As we begin readying to move from our home of the last four years in Silver Lake to a new abobe just a few miles away at the start of next month, the process of determining what to keep, donate, sell, gift, and dispose of has begun in earnest. It can be an arduous process for those who feel an innate connection with memories through the physical. For there lays a fear for many of realizing the axiom, “out of sight, out of mind”…that by throwing out any given box of possessions which help maintain the gossamer of recognition to who we once were might otherwise be severed.
But as we only have so much time in the day, so much energy to expend, so much attention to focus, I believe our minds and hearts only have so much emotional expanse for the storage of memories worth safekeeping.

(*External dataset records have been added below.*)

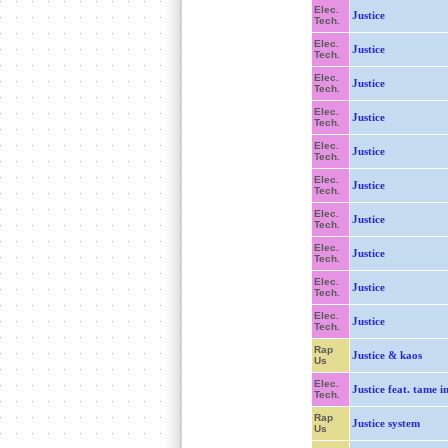
Elec.
Justice
Tech.
Elec.
Justice
Tech.
Elec.
Justice
Tech.
Elec.
Justice
Tech.
Elec.
Justice
Tech.
Elec.
Justice
Tech.
Elec.
Justice
Tech.
Elec.
Justice
Tech.
Elec.
Justice
Tech.
Elec.
Justice
Tech.
Rap
Justice & kaos
Us
Elec.
Justice feat. tame 
Tech.
Rap
Justice system
Us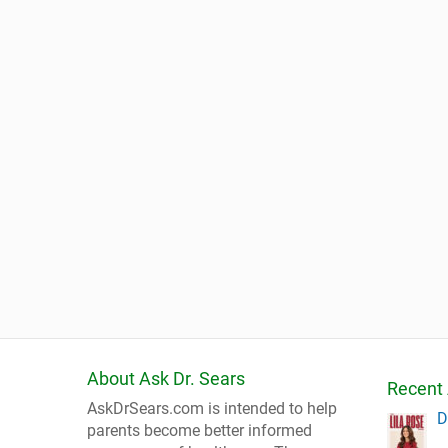
About Ask Dr. Sears
Recent 
AskDrSears.com is intended to help
D
parents become better informed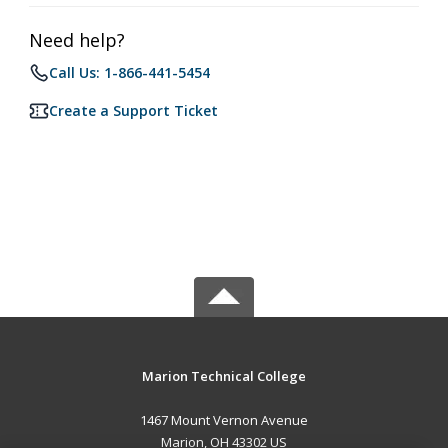
Need help?
Call Us: 1-866-441-5454
Create a Support Ticket
Marion Technical College
1467 Mount Vernon Avenue
Marion, OH 43302 US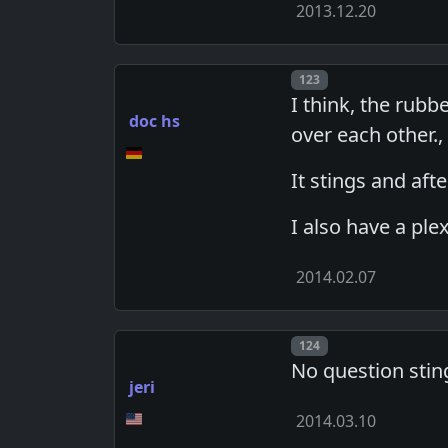
2013.12.20
Post number
123
I think, the rubb
doc hs
over each other.
It stings and aft
I also have a plex
2014.02.07
Post number
124
No question stin
jeri
2014.03.10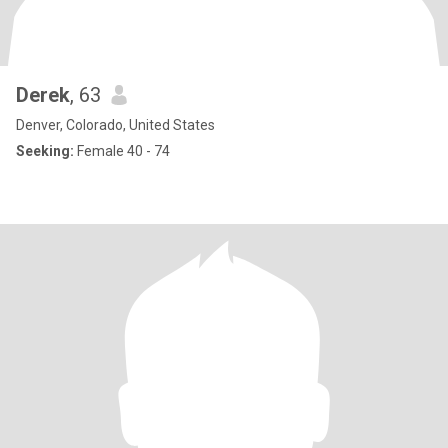
Derek
, 63
Denver, Colorado, United States
Seeking:
Female 40 - 74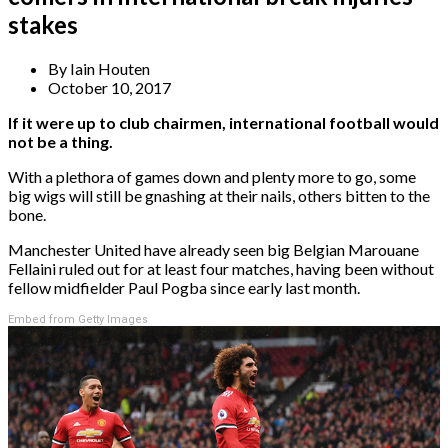
stakes
By
Iain Houten
October 10, 2017
If it were up to club chairmen, international football would
not be a thing.
With a plethora of games down and plenty more to go, some
big wigs will still be gnashing at their nails, others bitten to the
bone.
Manchester United have already seen big Belgian Marouane
Fellaini ruled out for at least four matches, having been without
fellow midfielder Paul Pogba since early last month.
Embed from Getty Images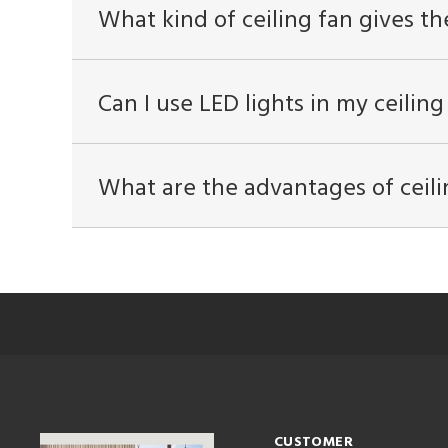
What kind of ceiling fan gives th
Can I use LED lights in my ceiling
What are the advantages of ceili
CUSTOMER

This obsessive nature of keeping everything – so prevalent in American culture – is tied to the subconscious worry that yesterday will forever be better than tomorrow, rationalized further by the perception tomorrow’s necessities should dictate how we live today (e.g. “I might need that one day”).
By letting these “things” we accumulate for the promise of attention and use tomorrow, we’ve hampered our own potential to realize unexpected possibilities only presented when our life’s canvas is blank, versus one already obfuscated by the scribbles and splotches of yesterday’s idea, memories, and worst of all, possessions. The true significance of memory isn’t in these singular snapshots delivered by owning and keeping, but the imprint they’ve left upon on us in ways that truly matter during the time they’re with us: how we live, love, and even hurt. For the memories we most cherish are those that clarify, not complicate. And so should it be with those things we bring into our homes…or leave behind.
“So it is important to work at finding interest in simple things, in noticing things and being curious, in looking for connections, significance, puzzles, meaning, explanations. The more able one is to do this, the richer one’s world is. The more things that catch your attention and interest and prod questions and connections as you go about, the more meaningful everyday experience is. If only big, expensive, spectacular things grab your interest, you will be much less often interested in anything. This can be put in terms of openness, awareness, sensitivity and the capacity to be observant. Some people notice things that might have gone unseen, or realise there is significance and meaning in things others might miss. We adult humans have a strong tendency to get bogged down in a normal, everyday, routinized, take for granted consciousness that makes us oblivious to the wonders and miracles all around us. ‘That is only an ant.’ ‘That is only a daisy.’ But some people are struck by what they run into and see in them interesting aspects to mull over.”